In ogni caso entrerà nella storia. Non sappiamo se come impresa, scandalo, follia o spartiacque. Ma ci entrerà. Perché non capita tutti i giorni di arrivare a un derby con il dibattito sul rinvio al lunedì, la conferma finale alle 12, un allenatore furioso, mezza squadra rattoppata, Furlanetto rilanciato dall’emergenza e la Curva Nord vuota per protesta contro la stessa società che dovrebbe rappresentarla.
Probabile formazione Lazio
La Lazio dovrebbe presentarsi con un undici obbligato in diversi reparti, proprio a causa delle assenze e delle condizioni fisiche precarie.
Probabile formazione:
Furlanetto; Marusic, Gila, Provstgaard, Lu. Pellegrini; Basic, Rovella, Taylor; Cancellieri, Dia, Noslin.

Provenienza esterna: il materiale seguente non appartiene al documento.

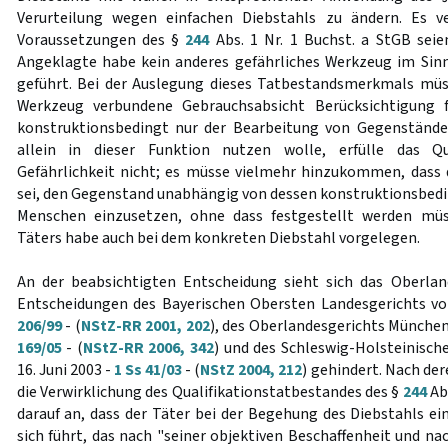
Verurteilung wegen einfachen Diebstahls zu ändern. Es ver
Voraussetzungen des §
244
Abs. 1 Nr. 1 Buchst. a StGB seie
Angeklagte habe kein anderes gefährliches Werkzeug im Sinne 
geführt. Bei der Auslegung dieses Tatbestandsmerkmals mü
Werkzeug verbundene Gebrauchsabsicht Berücksichtigung f
konstruktionsbedingt nur der Bearbeitung von Gegenstände
allein in dieser Funktion nutzen wolle, erfülle das Qu
Gefährlichkeit nicht; es müsse vielmehr hinzukommen, dass 
sei, den Gegenstand unabhängig von dessen konstruktionsbed
Menschen einzusetzen, ohne dass festgestellt werden müss
Täters habe auch bei dem konkreten Diebstahl vorgelegen.
An der beabsichtigten Entscheidung sieht sich das Oberlan
Entscheidungen des Bayerischen Obersten Landesgerichts vo
206/99
- (
NStZ-RR 2001, 202
), des Oberlandesgerichts München
169/05
- (
NStZ-RR 2006, 342
) und des Schleswig-Holsteinisc
16. Juni 2003 -
1 Ss 41/03
- (
NStZ 2004, 212
) gehindert. Nach de
die Verwirklichung des Qualifikationstatbestandes des §
244
Abs
darauf an, dass der Täter bei der Begehung des Diebstahls ei
sich führt, das nach "seiner objektiven Beschaffenheit und na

Restano da valutare alcuni ballottaggi, soprattutto in funzione della tenuta fisica e della scelta di Sarri tra prudenza e coraggio. Ma l’idea generale è questa: squadra chiamata a stringere i denti, senza alibi, con pochi cambi veri e con diversi uomini costretti a dare più del dovuto.
La Lazio domani avrà meno voce sugli spalti, meno uomini in campo e zero protezione dall’alto. Ma proprio per questo, se c’è ancora qualcosa da salvare, sta tutto lì: nella maglia, in chi la onora davvero e in chi, anche restando fuori, sta mandando il messaggio più forte di tutti.